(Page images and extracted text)

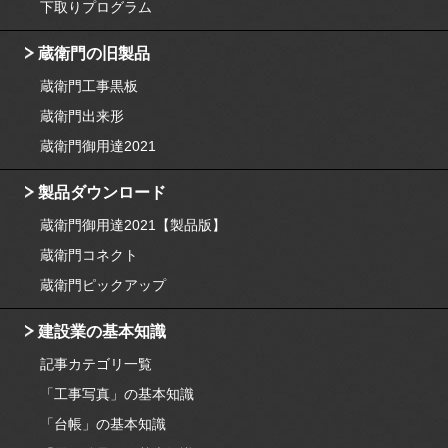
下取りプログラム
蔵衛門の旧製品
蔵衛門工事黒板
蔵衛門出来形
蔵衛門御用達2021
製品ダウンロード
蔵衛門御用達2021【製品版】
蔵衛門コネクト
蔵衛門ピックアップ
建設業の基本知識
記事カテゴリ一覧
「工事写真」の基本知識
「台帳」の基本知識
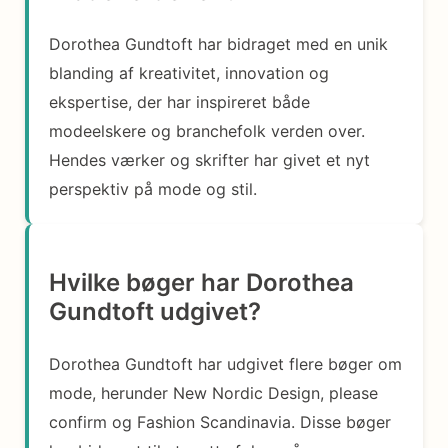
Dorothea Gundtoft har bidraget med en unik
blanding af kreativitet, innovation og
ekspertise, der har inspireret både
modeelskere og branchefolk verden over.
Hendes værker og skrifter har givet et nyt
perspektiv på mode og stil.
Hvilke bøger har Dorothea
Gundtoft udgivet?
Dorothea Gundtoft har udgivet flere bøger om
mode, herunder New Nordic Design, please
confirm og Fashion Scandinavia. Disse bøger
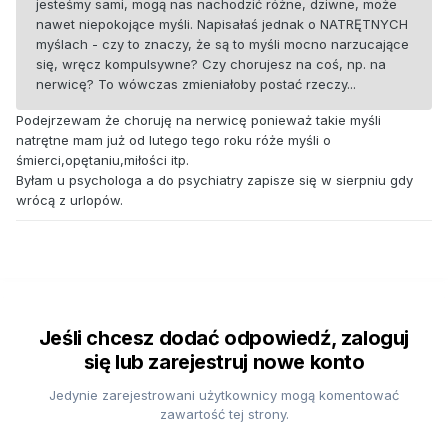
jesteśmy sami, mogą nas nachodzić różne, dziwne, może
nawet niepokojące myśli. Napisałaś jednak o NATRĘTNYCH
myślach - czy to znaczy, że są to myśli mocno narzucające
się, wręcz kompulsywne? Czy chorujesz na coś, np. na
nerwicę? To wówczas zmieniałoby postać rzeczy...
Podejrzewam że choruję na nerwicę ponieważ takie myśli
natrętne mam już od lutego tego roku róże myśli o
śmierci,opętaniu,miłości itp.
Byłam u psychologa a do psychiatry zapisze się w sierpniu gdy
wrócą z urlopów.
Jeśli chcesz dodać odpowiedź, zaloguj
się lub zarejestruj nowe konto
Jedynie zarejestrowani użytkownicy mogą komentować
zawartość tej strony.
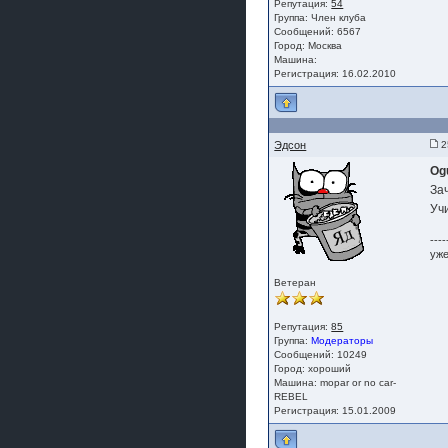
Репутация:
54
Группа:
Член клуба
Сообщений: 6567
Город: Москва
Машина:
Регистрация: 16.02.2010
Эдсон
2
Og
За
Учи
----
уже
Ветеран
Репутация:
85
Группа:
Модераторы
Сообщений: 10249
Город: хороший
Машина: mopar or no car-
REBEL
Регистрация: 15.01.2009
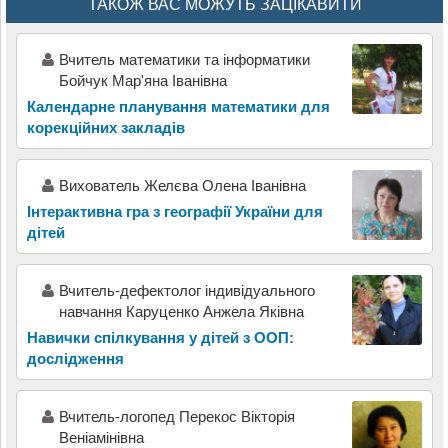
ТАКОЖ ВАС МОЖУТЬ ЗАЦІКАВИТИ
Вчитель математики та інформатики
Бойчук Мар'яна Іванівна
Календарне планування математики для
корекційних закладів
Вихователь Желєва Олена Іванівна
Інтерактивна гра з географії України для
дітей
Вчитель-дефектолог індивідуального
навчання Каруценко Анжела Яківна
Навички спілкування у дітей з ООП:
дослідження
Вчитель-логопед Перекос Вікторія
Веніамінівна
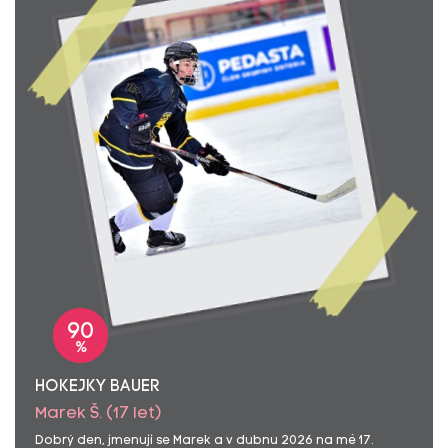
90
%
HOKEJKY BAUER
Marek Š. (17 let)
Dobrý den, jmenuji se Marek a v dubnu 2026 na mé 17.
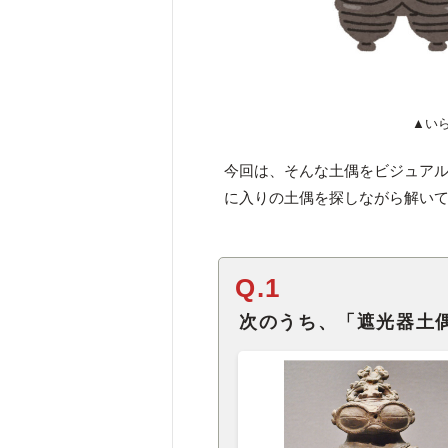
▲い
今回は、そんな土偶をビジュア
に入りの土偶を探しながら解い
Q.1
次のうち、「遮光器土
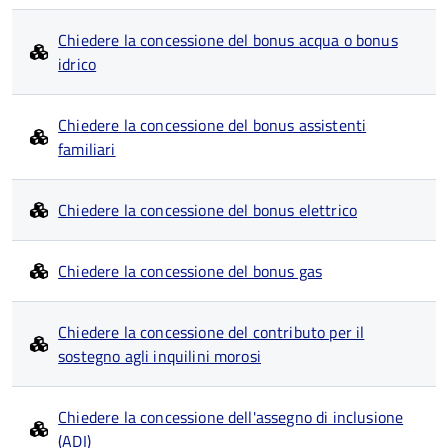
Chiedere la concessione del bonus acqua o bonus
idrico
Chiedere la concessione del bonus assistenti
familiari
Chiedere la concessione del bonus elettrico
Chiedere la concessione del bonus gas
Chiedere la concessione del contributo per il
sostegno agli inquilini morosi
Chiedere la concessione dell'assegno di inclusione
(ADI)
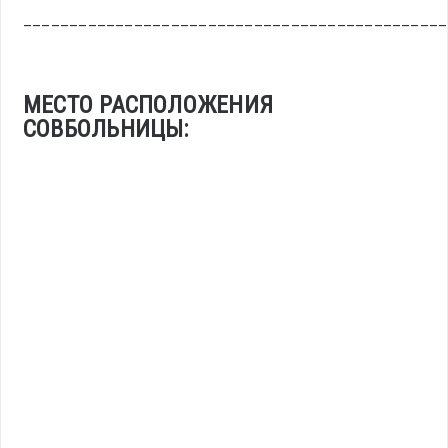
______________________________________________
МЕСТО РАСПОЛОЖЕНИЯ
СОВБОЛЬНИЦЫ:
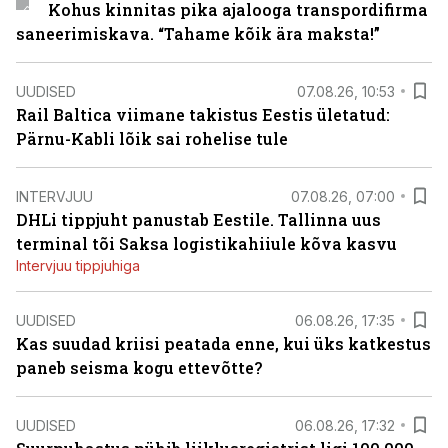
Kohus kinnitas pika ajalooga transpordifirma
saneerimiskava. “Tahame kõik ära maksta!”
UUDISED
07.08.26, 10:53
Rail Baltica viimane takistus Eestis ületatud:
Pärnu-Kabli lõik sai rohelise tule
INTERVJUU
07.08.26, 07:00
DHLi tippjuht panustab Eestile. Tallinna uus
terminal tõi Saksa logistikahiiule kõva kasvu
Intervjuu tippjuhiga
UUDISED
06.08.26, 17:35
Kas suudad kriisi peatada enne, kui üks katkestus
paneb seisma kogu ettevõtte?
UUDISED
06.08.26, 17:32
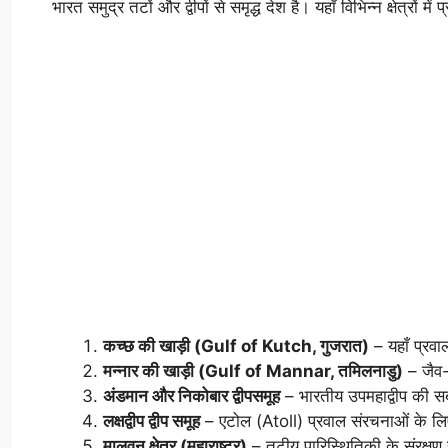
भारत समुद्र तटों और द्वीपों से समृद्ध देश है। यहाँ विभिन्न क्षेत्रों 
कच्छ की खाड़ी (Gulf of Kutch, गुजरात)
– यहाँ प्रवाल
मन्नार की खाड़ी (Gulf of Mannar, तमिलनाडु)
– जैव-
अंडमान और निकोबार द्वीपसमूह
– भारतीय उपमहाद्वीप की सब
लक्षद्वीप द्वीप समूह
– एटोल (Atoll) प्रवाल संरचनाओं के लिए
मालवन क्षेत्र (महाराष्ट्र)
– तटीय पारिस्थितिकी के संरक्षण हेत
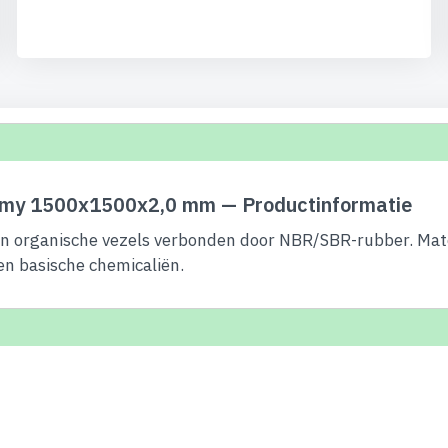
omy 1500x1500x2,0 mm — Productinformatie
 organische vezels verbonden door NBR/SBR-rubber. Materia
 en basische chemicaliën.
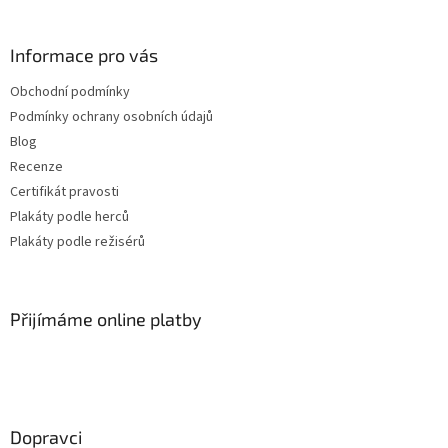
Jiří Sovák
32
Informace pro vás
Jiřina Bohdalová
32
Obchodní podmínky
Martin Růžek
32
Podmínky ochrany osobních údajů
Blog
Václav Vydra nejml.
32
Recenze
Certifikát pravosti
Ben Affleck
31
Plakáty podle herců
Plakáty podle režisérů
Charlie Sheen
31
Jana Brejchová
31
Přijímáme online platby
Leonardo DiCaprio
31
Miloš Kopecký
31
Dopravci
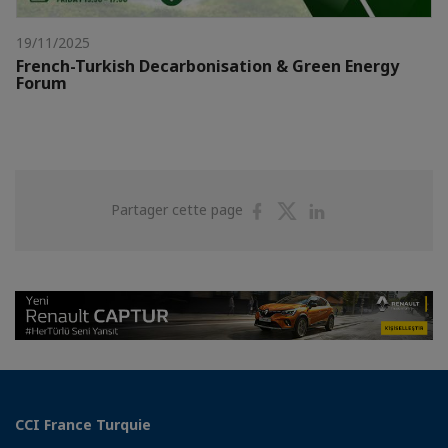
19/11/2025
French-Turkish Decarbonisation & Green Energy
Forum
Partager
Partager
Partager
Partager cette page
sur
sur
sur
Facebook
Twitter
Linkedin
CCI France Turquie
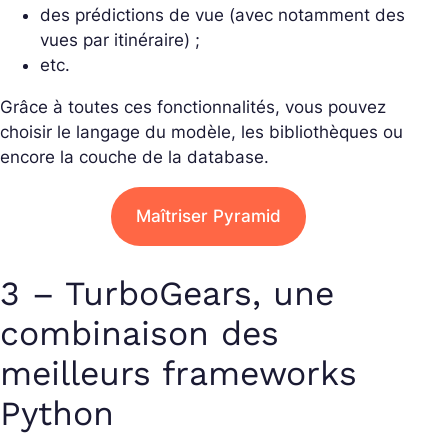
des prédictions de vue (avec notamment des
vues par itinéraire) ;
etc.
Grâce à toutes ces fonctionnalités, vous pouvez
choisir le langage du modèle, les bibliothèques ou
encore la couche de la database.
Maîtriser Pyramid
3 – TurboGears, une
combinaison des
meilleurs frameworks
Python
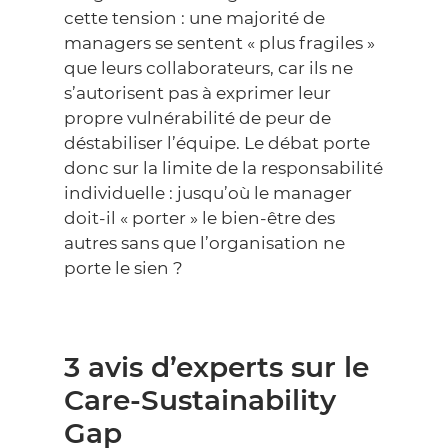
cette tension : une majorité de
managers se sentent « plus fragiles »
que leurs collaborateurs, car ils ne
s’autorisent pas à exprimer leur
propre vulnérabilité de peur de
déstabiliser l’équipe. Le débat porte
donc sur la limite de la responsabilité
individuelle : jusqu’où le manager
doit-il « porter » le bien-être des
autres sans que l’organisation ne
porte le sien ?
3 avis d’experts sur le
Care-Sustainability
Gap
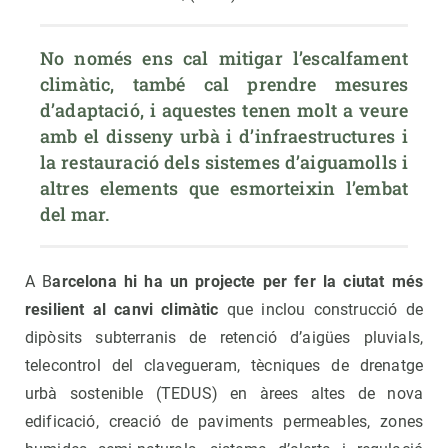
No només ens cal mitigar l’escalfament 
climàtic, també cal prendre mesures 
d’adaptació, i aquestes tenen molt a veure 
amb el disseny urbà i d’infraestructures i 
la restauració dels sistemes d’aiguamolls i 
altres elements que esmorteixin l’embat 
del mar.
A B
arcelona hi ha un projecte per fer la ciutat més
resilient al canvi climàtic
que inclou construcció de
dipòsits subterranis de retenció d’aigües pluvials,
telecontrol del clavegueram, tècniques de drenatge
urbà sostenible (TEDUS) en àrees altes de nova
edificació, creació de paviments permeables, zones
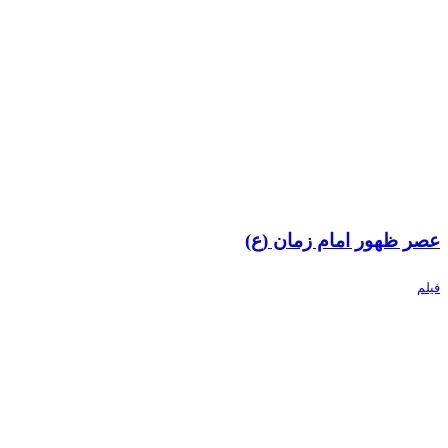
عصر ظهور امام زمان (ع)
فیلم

Task brief: Above are the records. Identify each line that contains the word "Gulf".

Answer space:
कच्छ की खाड़ी (Gulf of Kutch, गुजरात)
मन्नार की खाड़ी (Gulf of Mannar, तमिलनाडु)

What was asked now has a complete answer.